The man turned slightly, "Peter, Peter Alan Tyler."
"Hmph… well good to meet you, Peter Alan Tyler. I've come to answer your… question. The one you've been asking yourself." The Doctor said quietly, struggling to meet the pale blue eyes.
Pete Tyler met the Time Lord's gaze with a thin, unsteady smile. "You lot are pretty clever."
The Doctor sighed more to himself than anyone. "I used to think so… but yes, I can answer this. It would work, Pete, and I'm afraid my time vessel is responsible for bringing the means of… correcting this, here, within your reach."

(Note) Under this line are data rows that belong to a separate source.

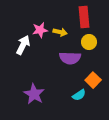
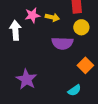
white arrow: (23, 45) -> (15, 30), turned -30
cyan semicircle: (79, 95) -> (74, 90), moved

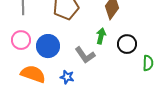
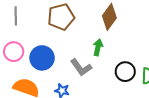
black circle: (127, 44) -> (125, 72), moved

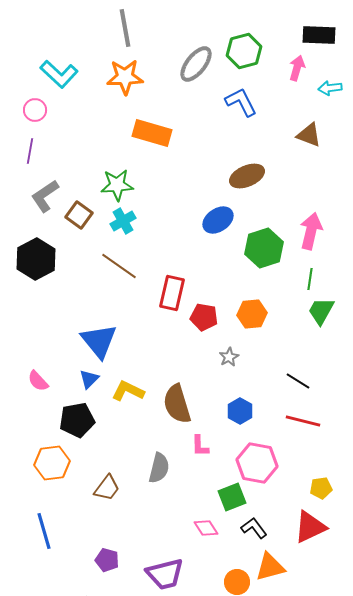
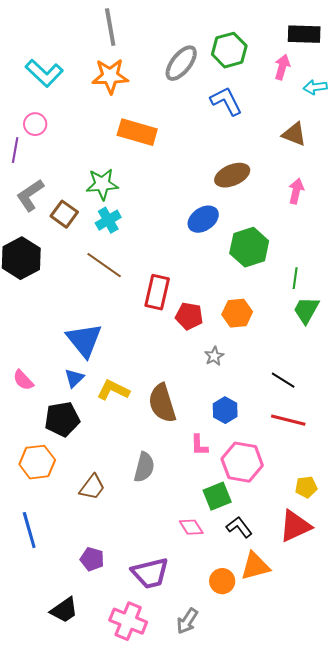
pink circle: (35, 110) -> (35, 124), moved
pink arrow: (311, 231) -> (296, 191), moved, size x0.7
pink L-shape: (200, 446) -> (199, 445), moved

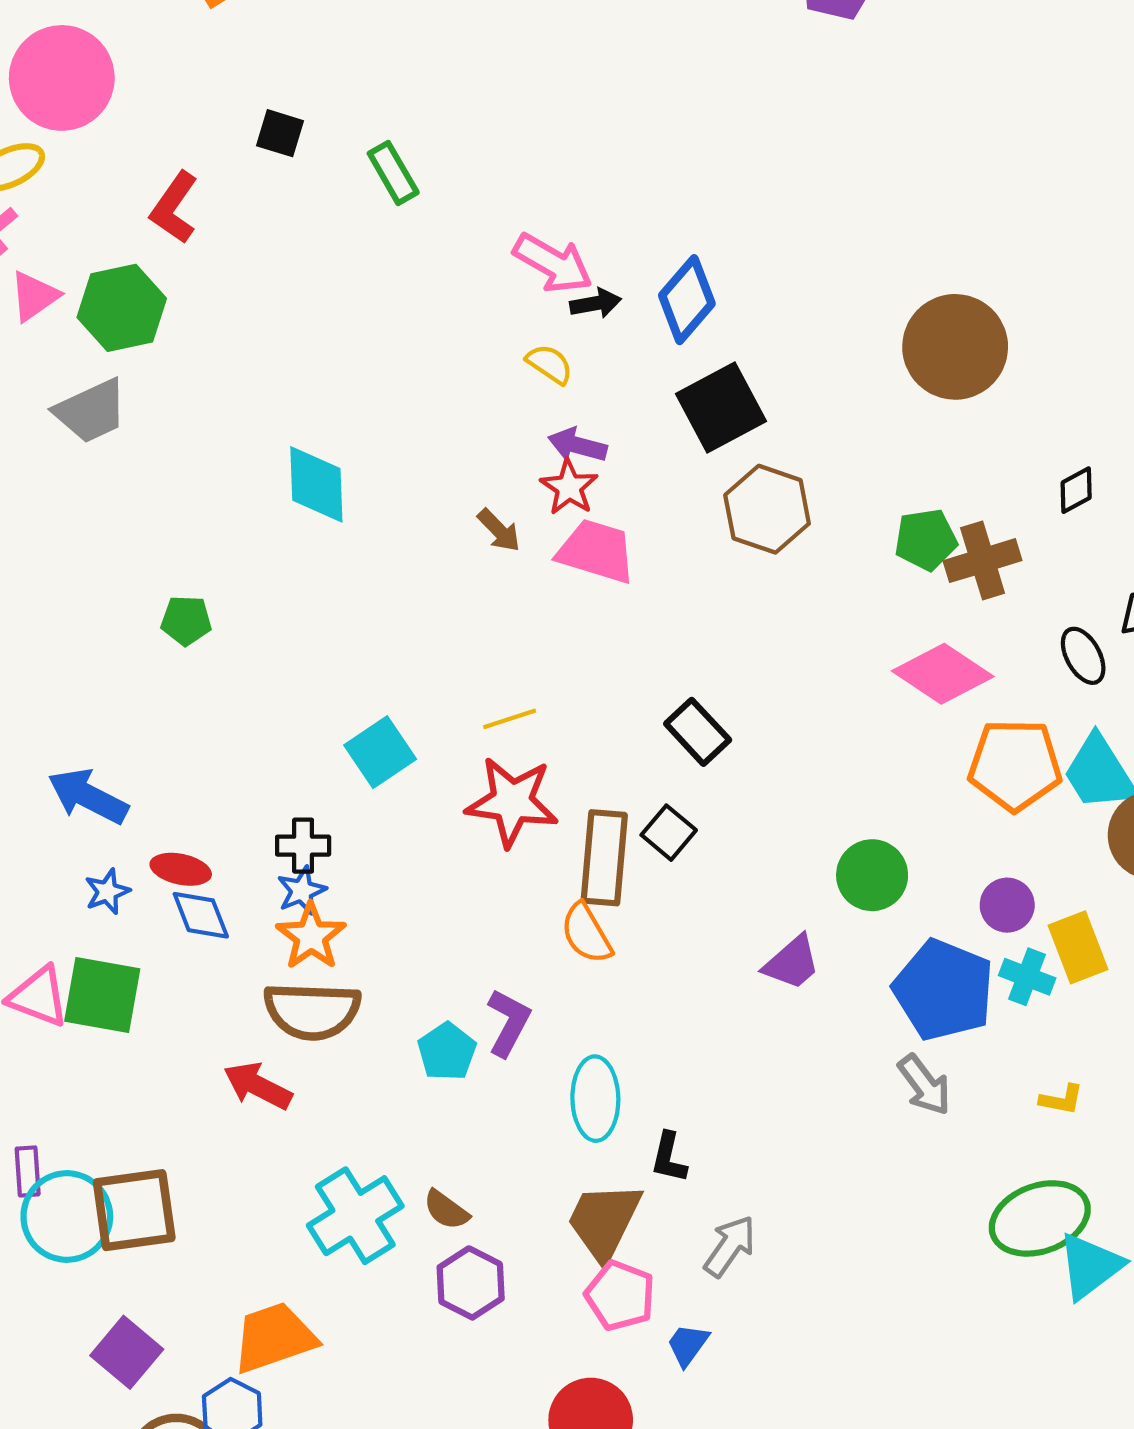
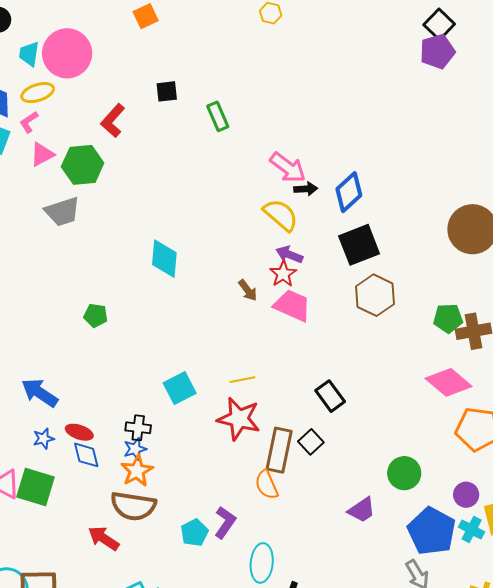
black square: (280, 133) -> (167, 91), turned -30
yellow semicircle: (550, 364) -> (281, 215), size x1.6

Peter Alan Tyler accepted the truth with a relieved smile. He'd been going to try it anyway. Now he knew, at least, it would work. The church shook again under a renewed battering from the reapers outside, eager to devour the last bastion of Human life for hundreds of miles, the source of their frenzy. Pale and shaking, he extended his hand to the Doctor and felt the cool skin, inhumanly cool skin, against his own.
"Better get on with this right?"
The Doctor nodded. "So it seems, but give me a few moments to return to my associates. You have enough time to speak to Rose."
"All right, thank you… uh?"
"Doctor, just another Doctor. It was an honor to meet you, Peter Alan Tyler." With that, with words so grossly inadequate, the Doctor retreated through to door and hurried back to the sideroom of the basement. Soul-weary, he stood between Nyssa and Tegan, wincing and gripping their shoulders as the screech of tires and a gut-wrenching thump reached his more sensitive ears. Moments later, the sound forgotten, his grip propelled Tegan and Nyssa gently through the front door of the TARDIS, searching a shop that sold celery and fresh ground coffee. They joined the crowd on the bustling street as they Doctor searched his pocket for currency that would work, wondering if Tegan still had her purse. A little tinkering with the bank computer and they could use her credit card.